»»

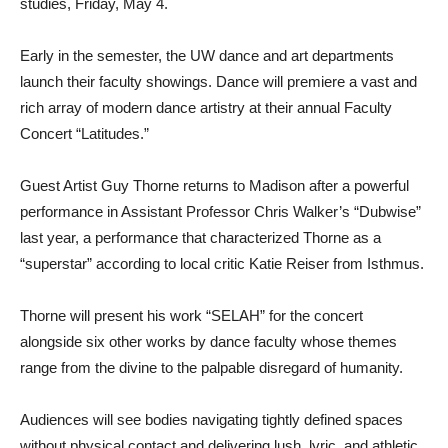
studies, Friday, May 4.
Early in the semester, the UW dance and art departments
launch their faculty showings. Dance will premiere a vast and
rich array of modern dance artistry at their annual Faculty
Concert “Latitudes.”
Guest Artist Guy Thorne returns to Madison after a powerful
performance in Assistant Professor Chris Walker’s “Dubwise”
last year, a performance that characterized Thorne as a
“superstar” according to local critic Katie Reiser from Isthmus.
Thorne will present his work “SELAH” for the concert
alongside six other works by dance faculty whose themes
range from the divine to the palpable disregard of humanity.
Audiences will see bodies navigating tightly defined spaces
without physical contact and delivering lush, lyric, and athletic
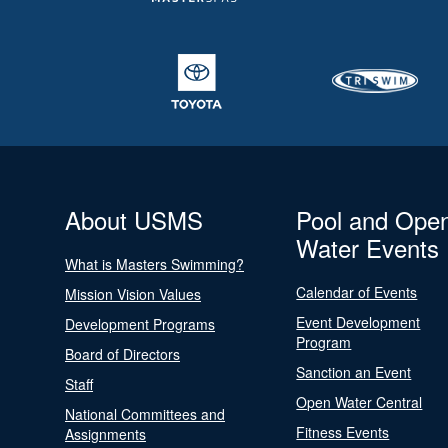
About USMS
Pool and Ope
Water Events
What is Masters Swimming?
Calendar of Events
Mission Vision Values
Event Development
Development Programs
Program
Board of Directors
Sanction an Event
Staff
Open Water Central
National Committees and
Fitness Events
Assignments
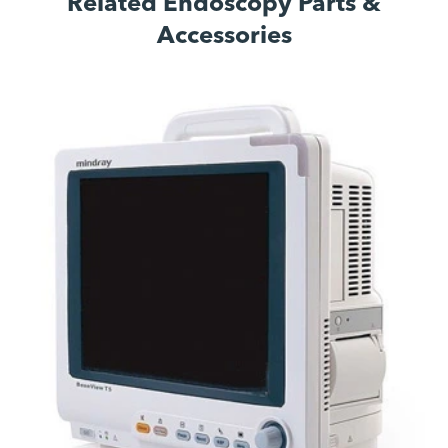
Related Endoscopy Parts &
Accessories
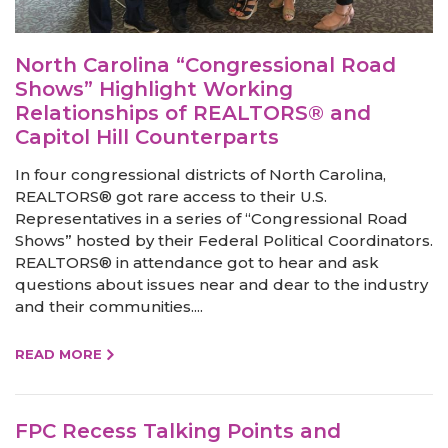
North Carolina “Congressional Road
Shows” Highlight Working
Relationships of REALTORS® and
Capitol Hill Counterparts
In four congressional districts of North Carolina,
REALTORS® got rare access to their U.S.
Representatives in a series of “Congressional Road
Shows” hosted by their Federal Political Coordinators.
REALTORS® in attendance got to hear and ask
questions about issues near and dear to the industry
and their communities....
READ MORE
FPC Recess Talking Points and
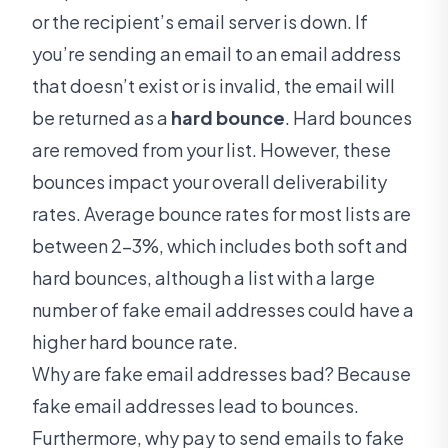
or the recipient’s email server is down. If
you’re sending an email to an email address
that doesn’t exist or is invalid, the email will
be returned as a
hard bounce
. Hard bounces
are removed from your list. However, these
bounces impact your overall deliverability
rates. Average bounce rates for most lists are
between 2-3%, which includes both soft and
hard bounces, although a list with a large
number of fake email addresses could have a
higher hard bounce rate.
Why are fake email addresses bad? Because
fake email addresses lead to bounces.
Furthermore, why pay to send emails to fake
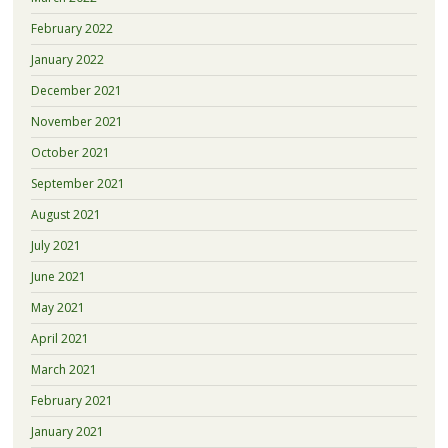
February 2022
January 2022
December 2021
November 2021
October 2021
September 2021
August 2021
July 2021
June 2021
May 2021
April 2021
March 2021
February 2021
January 2021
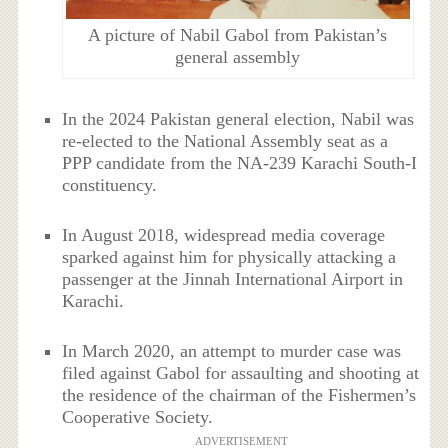
A picture of Nabil Gabol from Pakistan’s
general assembly
In the 2024 Pakistan general election, Nabil was
re-elected to the National Assembly seat as a
PPP candidate from the NA-239 Karachi South-I
constituency.
In August 2018, widespread media coverage
sparked against him for physically attacking a
passenger at the Jinnah International Airport in
Karachi.
In March 2020, an attempt to murder case was
filed against Gabol for assaulting and shooting at
the residence of the chairman of the Fishermen’s
Cooperative Society.
ADVERTISEMENT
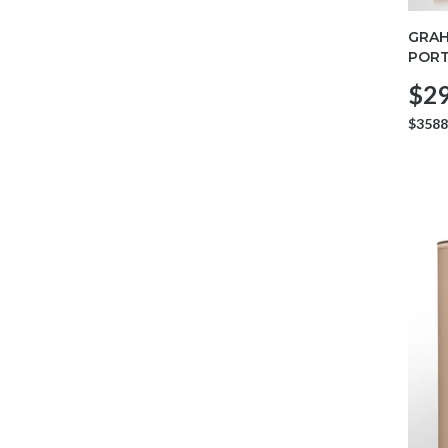
GRAH
POR
$29
$3588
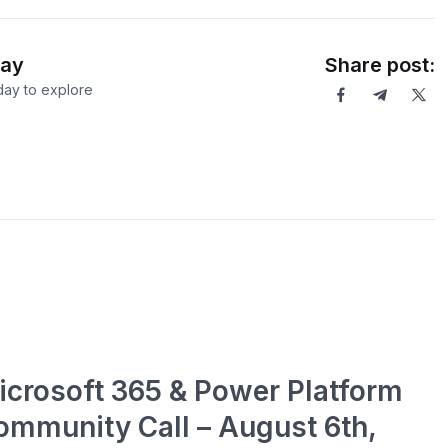
Day
Share post:
ay to explore
icrosoft 365 & Power Platform
ommunity Call – August 6th,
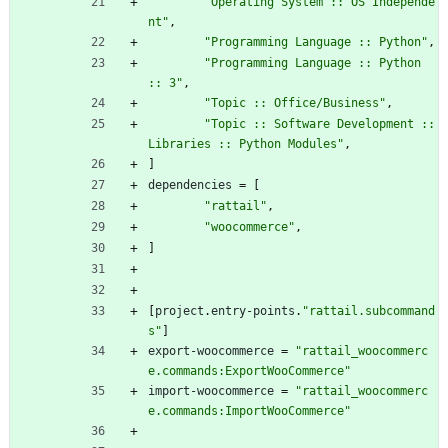
"Operating System :: OS Independe
nt"
,
"Programming Language :: Python"
,
"Programming Language :: Python 
:: 3"
,
"Topic :: Office/Business"
,
"Topic :: Software Development :: 
Libraries :: Python Modules"
,
]
dependencies
=
[
"rattail"
,
"woocommerce"
,
]
[
project
.
entry-points
.
"rattail.subcommand
s"
]
export-woocommerce
=
"rattail_woocommerc
e.commands:ExportWooCommerce"
import-woocommerce
=
"rattail_woocommerc
e.commands:ImportWooCommerce"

««

§ **What is being asked**
Lines from the start of the listing above through the line holding "last year, a" are to be duplicated exactly, and nothing more; leave out the pictures.

§ **Exercise output**
studies, Friday, May 4.
Early in the semester, the UW dance and art departments
launch their faculty showings. Dance will premiere a vast and
rich array of modern dance artistry at their annual Faculty
Concert “Latitudes.”
Guest Artist Guy Thorne returns to Madison after a powerful
performance in Assistant Professor Chris Walker’s “Dubwise”
last year, a performance that characterized Thorne as a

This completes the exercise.